Turner Joseph S, Stewart Lauren K, Hybarger Andrew C, Ellender Timothy J, Stepsis Tyler M, Bartkus Edward A, Garverick Paul, Cooper Dylan D
Department of Emergency Medicine Indiana University School of Medicine Indianapolis Indiana USA.
Western Michigan University, Homer Stryker M.D. School of Medicine Kalamazoo Michigan USA.
AEM Educ Train. 2023 Nov 22;7(6):e10917. doi: 10.1002/aet2.10917. eCollection 2023 Dec.

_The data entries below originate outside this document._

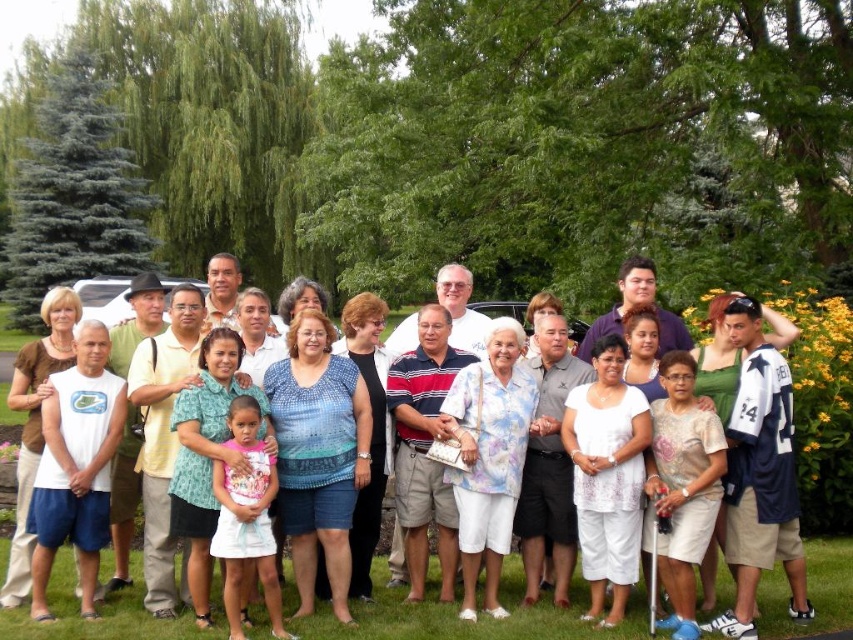 You are a photographer setting up for a group photo in the park. You have to place a white fabric golf course at lower center and a white cotton shirt at center. Considering their sizes, which object should you position closer to the camera to make them appear the same size in the photo?

The white fabric golf course at lower center is smaller than the white cotton shirt at center, so to make them appear the same size in the photo, you should position the white fabric golf course at lower center closer to the camera than the white cotton shirt at center.

You are a photographer setting up a shot of the group. You want to ensure the white fabric golf course at lower center and the white cotton shirt at center are both visible. Which object might appear narrower in the photo?

The white fabric golf course at lower center is thinner than the white cotton shirt at center, so it will appear narrower in the photo.

You are a photographer trying to capture a clear shot of the white cotton shirt at center and the white fabric golf course at lower center. However, the golf course is blocking part of the shirt. Can you adjust your position to see both objects clearly without any obstruction?

The white cotton shirt at center is behind the white fabric golf course at lower center, so moving your position slightly to the side might allow you to see both objects without obstruction.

Cricothyrotomy is a high-stakes emergency procedure. Because the procedure is rare, simulation is often used to train residents. The Accreditation Council for Graduate Medical Education (ACGME) requires performance of three cricothyrotomies during residency, but the optimal number of training repetitions is unknown. Additional repetitions beyond three could increase proficiency, though it is unknown whether there is a threshold beyond which there is no benefit to additional repetition. The objective of this study was to establish a minimum number of simulated cricothyrotomy attempts beyond which additional attempts did not increase proficiency.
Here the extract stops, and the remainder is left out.